SANTA CLARA (KPIX 5) -- YouTube is coming under fire following a new report that says the site's recommendation algorithm suggests home videos featuring children to pedophiles.

Citing an "extra cautious approach" when dealing with kids' safety, the San Bruno-based company has announced expanded efforts to protect underage users from exploitation and abuse.

Harvard researcher Jonas Kaiser was researching the effects of YouTube on Brazilian society when he made the disturbing discovery.

"50 or so channels that had basically content that was all sexual in nature or sexualized, some of them over age, some of them definitely underage. And from there, we then looked at YouTube's recommendations from these channels and basically stumbled into this world of child exploitation videos," Kaiser explained.

Kaiser was referring to "outlier" videos, seemingly innocent clips of "children being children" at swim meets, gymnastics competitions, or ballet performances, but with unusually high view counts, often 250,000 or more. The high view counts were all the more noticeable, given that others videos uploaded by the same user would number just a few dozen.

"The only real difference with this video with more views was the child had less clothing on," Kaiser said. "Some of these videos were picked out for whichever reason and then recommended through the algorithm."

"This just shines a spotlight on how algorithms work, that they will just keep showing people what they want to see. In this case, it caters to pedophiles," Kaiser said.
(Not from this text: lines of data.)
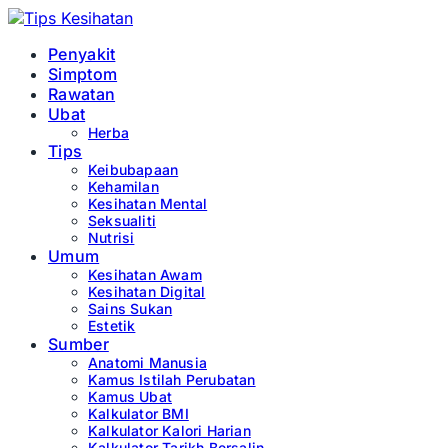
Penyakit
Simptom
Rawatan
Ubat
Herba
Tips
Keibubapaan
Kehamilan
Kesihatan Mental
Seksualiti
Nutrisi
Umum
Kesihatan Awam
Kesihatan Digital
Sains Sukan
Estetik
Sumber
Anatomi Manusia
Kamus Istilah Perubatan
Kamus Ubat
Kalkulator BMI
Kalkulator Kalori Harian
Kalkulator Tarikh Bersalin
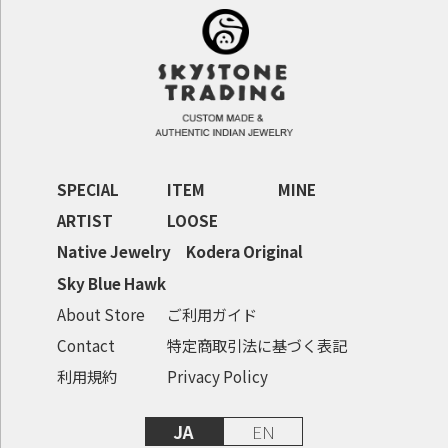
SPECIAL
ITEM
MINE
ARTIST
LOOSE
Native Jewelry
Kodera Original
Sky Blue Hawk
About Store
ご利用ガイド
Contact
特定商取引法に基づく表記
利用規約
Privacy Policy
JA
EN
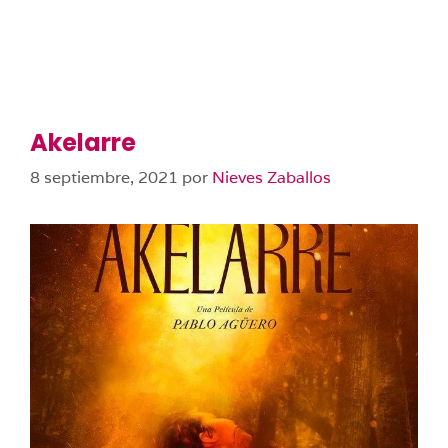
Akelarre
8 septiembre, 2021
por
Nieves Zaballos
Kaiser's research was featured in the New York Times with the headline "On YouTube's Digital Playground, An Open Gate For Pedophiles."

That story came out shortly after a report earlier in the year by Wired Magazine that also found pedophiles were communicating with each other in the comments section of some videos on the site.

KPIX 5 reached out to YouTube, who responded by pointing to a long blog post saying they had disabled comments on videos featuring minors, reduced video recommendations featuring minors in risky situations and deleted 800,000 videos for violating child safety policies.

Irina Raicu, the director of the Internet Ethics Program at Santa Clara University, says YouTube has an obligation to educate users on the risks and dangers of uploading videos on their site.

"I think if they really mean that their goal is to protect children, they're not doing nearly enough, and they're not moving quickly enough," Raicu said. "Should there be something that YouTube does to inform people that this is what's going to happen? I absolutely think they do have that responsibility."

Kaiser said he's encouraged by YouTube's response after passing along his research findings, but he also said he'll never post photos or videos of his children online.

"For now, they are implementing changes which have been heartening, and we'll see how much good this will bring and how it will protect children. But, the first steps seem to be good," Kaiser said.